Lessons in air-raid shelters and a sense of purpose from comforting others: LMU graduate Iryna Nadyukova investigated the psychological stress of teachers in Ukraine.

Iryna Nadyukova actually had other plans for her master’s thesis. She wanted to compare teacher-pupil interactions at German and Ukrainian schools. As recently as 23 February 2022, she sat down with Professor Anne Frenzel from the Munich Center of the Learning Sciences to discuss her research topic in the latter’s office at LMU’s Faculty of Psychology and Educational Sciences.

But overnight everything changed. As Russian tanks rolled toward Kyiv, research was the last thing on her mind. Nadyukova was “very shocked,” she recalls.
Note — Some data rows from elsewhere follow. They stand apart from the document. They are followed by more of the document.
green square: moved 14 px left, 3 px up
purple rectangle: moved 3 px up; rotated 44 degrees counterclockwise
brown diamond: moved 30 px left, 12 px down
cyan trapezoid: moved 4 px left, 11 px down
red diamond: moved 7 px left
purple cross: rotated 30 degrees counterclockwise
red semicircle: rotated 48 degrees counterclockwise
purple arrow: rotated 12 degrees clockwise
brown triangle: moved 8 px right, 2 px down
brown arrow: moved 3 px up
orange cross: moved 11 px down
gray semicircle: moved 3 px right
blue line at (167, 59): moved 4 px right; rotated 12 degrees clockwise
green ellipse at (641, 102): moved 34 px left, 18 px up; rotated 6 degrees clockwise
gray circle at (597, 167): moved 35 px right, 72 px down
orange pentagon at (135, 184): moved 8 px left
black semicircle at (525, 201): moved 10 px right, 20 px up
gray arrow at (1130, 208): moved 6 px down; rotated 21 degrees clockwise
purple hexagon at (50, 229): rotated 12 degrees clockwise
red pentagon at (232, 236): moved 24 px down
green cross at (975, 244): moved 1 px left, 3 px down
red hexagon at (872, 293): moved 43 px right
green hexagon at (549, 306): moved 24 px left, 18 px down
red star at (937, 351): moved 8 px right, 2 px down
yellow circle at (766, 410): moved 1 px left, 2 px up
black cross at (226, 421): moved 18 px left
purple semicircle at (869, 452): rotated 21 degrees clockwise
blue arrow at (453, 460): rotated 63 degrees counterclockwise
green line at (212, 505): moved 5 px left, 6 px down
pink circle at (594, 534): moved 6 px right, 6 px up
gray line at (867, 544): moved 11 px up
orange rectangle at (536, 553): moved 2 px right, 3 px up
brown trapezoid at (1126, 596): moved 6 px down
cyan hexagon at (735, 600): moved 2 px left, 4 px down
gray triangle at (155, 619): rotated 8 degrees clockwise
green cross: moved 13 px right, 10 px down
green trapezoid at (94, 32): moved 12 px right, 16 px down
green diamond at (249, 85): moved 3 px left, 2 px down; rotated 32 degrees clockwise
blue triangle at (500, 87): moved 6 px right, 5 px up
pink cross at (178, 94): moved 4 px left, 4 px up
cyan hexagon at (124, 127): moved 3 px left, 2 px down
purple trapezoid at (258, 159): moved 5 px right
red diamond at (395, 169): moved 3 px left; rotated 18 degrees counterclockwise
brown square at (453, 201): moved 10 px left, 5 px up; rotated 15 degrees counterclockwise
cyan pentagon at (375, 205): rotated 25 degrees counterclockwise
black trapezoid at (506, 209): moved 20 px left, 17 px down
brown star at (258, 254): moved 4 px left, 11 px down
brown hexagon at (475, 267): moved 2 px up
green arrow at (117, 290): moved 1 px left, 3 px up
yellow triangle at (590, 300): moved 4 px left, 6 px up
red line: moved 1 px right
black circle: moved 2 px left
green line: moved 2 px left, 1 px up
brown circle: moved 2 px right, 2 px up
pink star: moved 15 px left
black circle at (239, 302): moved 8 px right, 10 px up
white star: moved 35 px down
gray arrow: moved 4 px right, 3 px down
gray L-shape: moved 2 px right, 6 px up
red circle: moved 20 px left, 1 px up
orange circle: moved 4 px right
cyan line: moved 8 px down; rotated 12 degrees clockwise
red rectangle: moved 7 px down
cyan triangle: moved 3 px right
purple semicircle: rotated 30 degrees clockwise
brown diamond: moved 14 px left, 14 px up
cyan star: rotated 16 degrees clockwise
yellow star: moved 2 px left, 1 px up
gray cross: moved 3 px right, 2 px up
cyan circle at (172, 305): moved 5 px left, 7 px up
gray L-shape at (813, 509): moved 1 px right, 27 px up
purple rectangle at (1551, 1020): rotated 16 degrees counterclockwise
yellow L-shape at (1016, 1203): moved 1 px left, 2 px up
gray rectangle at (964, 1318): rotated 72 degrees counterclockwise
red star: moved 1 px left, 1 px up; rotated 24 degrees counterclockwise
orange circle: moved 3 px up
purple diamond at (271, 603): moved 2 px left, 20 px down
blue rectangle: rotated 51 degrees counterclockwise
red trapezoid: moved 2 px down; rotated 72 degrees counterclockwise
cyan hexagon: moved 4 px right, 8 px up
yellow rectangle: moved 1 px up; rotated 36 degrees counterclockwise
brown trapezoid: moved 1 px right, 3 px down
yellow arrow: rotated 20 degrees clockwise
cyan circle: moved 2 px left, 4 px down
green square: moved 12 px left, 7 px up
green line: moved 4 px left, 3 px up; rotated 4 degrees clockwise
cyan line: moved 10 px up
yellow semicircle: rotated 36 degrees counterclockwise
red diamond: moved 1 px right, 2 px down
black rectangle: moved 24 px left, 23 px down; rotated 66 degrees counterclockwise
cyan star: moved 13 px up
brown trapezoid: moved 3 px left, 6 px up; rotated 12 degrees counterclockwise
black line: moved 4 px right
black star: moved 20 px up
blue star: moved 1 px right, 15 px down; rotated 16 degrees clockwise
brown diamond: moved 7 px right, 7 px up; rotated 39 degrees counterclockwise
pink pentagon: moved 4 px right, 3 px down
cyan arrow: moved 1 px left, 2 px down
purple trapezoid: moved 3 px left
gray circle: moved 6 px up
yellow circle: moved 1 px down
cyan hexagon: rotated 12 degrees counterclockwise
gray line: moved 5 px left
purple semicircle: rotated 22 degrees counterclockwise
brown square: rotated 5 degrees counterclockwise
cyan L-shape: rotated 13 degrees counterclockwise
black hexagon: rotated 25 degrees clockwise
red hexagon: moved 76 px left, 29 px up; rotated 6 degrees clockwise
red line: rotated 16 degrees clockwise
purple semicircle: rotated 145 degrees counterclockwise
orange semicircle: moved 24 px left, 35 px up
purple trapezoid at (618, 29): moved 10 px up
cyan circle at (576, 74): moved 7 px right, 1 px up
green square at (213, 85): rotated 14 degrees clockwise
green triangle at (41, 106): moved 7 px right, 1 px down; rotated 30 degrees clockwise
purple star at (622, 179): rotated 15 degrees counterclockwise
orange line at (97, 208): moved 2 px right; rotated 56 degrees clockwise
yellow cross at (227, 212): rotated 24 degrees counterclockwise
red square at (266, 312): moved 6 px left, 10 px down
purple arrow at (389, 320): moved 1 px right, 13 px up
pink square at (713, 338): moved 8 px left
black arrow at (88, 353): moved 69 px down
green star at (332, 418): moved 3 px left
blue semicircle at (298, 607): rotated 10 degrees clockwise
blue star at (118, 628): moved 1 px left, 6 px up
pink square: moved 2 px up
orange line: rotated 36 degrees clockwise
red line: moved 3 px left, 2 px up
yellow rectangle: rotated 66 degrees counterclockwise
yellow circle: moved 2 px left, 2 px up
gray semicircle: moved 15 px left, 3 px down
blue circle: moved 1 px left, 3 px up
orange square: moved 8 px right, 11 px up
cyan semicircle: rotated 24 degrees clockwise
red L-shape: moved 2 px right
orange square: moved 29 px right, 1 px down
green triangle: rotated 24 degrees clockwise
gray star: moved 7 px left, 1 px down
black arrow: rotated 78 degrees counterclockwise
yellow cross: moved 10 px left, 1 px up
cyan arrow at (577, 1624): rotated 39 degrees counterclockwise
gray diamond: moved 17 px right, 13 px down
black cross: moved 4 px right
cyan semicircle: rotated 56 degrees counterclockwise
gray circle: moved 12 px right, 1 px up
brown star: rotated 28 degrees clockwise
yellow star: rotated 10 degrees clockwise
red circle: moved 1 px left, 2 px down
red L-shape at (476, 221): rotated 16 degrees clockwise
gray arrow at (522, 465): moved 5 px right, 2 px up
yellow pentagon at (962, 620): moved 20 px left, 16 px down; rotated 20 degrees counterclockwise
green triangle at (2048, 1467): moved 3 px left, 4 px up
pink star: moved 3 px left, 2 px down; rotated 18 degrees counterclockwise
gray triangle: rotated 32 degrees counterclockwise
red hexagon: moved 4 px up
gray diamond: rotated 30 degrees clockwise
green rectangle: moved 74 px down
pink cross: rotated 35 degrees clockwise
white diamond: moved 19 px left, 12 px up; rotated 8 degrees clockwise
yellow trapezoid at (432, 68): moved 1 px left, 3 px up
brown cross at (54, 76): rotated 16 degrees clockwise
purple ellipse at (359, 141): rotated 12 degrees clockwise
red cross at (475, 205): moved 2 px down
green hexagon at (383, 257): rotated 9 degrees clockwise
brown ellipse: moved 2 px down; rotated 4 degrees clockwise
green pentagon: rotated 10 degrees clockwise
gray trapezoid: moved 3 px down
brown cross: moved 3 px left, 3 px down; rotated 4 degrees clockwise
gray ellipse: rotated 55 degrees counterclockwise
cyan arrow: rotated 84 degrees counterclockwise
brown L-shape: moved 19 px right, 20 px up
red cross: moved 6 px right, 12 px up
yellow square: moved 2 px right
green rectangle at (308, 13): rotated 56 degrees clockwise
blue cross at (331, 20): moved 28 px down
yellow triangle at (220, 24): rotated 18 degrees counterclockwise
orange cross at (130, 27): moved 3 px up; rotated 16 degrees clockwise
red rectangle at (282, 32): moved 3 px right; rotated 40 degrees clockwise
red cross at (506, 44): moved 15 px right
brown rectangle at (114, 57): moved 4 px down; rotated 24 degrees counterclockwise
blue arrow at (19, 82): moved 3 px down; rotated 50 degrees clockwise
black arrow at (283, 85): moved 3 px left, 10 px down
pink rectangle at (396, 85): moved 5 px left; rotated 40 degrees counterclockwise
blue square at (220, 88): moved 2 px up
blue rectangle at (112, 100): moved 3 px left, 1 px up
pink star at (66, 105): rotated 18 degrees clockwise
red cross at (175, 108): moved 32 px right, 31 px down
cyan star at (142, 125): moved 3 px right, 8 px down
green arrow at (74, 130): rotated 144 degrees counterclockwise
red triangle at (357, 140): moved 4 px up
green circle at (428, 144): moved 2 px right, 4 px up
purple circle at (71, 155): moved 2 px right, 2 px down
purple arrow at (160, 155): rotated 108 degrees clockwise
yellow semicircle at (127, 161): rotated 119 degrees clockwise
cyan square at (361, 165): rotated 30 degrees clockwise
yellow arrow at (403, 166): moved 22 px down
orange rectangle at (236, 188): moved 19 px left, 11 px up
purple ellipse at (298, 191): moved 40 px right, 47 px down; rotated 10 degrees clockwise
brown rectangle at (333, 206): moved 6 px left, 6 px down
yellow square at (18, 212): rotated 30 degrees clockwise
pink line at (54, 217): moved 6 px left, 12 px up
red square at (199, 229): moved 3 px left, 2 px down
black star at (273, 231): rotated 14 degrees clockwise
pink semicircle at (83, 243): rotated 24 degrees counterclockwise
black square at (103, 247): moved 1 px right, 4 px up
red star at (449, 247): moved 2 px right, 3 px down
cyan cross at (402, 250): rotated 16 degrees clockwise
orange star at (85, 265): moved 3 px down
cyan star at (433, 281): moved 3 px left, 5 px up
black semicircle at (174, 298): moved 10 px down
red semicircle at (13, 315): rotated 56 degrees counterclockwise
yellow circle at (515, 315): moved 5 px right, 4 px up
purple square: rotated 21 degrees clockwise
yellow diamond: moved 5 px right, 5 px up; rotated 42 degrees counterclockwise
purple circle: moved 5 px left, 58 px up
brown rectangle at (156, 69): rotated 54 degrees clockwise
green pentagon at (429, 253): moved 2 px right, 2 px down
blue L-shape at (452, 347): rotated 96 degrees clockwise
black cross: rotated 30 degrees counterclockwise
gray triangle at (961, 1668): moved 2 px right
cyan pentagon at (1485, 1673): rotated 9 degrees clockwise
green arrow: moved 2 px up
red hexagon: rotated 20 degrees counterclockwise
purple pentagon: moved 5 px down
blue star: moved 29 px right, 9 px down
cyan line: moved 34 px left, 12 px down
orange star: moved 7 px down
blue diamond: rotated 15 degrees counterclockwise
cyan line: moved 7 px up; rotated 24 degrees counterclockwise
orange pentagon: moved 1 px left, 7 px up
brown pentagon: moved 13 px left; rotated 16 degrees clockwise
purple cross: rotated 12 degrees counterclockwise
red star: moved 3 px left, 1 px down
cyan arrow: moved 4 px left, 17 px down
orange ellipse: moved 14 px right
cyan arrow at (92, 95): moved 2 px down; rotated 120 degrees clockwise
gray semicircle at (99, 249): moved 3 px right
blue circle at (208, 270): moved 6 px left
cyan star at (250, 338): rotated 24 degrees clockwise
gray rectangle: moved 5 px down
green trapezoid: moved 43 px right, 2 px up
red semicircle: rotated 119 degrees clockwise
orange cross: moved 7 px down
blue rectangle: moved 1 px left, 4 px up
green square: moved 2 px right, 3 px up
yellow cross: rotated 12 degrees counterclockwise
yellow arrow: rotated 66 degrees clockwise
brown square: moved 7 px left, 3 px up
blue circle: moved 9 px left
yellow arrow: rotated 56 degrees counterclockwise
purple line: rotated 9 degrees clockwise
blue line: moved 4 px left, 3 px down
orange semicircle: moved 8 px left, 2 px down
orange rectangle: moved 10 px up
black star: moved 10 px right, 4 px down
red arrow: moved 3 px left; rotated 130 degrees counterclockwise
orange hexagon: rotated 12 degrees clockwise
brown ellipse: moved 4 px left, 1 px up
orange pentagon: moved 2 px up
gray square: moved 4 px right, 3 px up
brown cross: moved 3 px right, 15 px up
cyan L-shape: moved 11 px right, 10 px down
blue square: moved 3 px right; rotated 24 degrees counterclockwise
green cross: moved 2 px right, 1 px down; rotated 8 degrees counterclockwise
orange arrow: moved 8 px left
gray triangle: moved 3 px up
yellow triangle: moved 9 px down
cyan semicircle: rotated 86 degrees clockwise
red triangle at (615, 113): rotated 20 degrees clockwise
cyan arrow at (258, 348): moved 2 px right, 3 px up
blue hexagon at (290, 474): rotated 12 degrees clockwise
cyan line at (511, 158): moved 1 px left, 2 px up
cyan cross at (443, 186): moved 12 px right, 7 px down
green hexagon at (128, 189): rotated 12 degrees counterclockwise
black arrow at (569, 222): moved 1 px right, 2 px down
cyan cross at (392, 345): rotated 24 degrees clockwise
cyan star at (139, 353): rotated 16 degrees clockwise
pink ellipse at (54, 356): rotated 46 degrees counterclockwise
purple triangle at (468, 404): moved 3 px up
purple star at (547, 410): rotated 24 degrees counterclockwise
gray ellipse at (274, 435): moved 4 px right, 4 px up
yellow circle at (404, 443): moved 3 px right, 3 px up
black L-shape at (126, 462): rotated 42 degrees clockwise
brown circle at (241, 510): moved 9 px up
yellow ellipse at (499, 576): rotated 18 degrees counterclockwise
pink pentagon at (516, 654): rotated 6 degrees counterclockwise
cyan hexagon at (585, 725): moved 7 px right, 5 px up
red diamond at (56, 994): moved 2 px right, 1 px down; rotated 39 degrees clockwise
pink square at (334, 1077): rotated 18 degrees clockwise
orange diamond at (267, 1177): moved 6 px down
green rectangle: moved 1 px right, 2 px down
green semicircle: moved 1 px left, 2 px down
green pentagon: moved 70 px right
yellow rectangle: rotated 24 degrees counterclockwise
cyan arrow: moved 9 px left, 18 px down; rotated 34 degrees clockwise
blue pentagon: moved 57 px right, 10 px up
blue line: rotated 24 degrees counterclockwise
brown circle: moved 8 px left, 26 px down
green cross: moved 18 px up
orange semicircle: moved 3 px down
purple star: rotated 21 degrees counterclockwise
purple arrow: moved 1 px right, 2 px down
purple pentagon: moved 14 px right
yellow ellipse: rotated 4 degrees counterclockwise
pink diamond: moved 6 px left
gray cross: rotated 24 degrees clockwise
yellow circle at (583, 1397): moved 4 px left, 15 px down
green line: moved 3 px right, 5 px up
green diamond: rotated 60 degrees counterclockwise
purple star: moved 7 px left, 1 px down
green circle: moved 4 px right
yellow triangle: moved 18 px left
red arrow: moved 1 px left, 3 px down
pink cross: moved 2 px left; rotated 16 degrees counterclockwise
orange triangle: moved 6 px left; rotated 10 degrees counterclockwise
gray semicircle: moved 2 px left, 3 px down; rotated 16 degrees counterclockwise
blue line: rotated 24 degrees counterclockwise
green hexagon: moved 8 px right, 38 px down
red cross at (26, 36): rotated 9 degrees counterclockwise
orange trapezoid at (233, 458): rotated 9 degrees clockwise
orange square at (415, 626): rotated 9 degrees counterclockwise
In response, she organized an aid initiative in her faculty, ensuring that several fully loaded trucks reached Ukraine. She also volunteered to provide psychological support to refugees and helped Ukrainian children learn German in a project by the NGO “Lern-Fair.”

In August 2022, she decided to change the focus of her master’s dissertation and address other, urgent questions: What was afflicting teachers in war-torn Ukraine? How much stress were they suffering? How did they help themselves? And: How could they be helped? Although her supervisor Anna Frenzel needed no convincing of the relevance of the topic, she doubted whether it would be possible to collect the necessary data. Didn’t teachers in war zones have better things to do than answer the questions of researchers?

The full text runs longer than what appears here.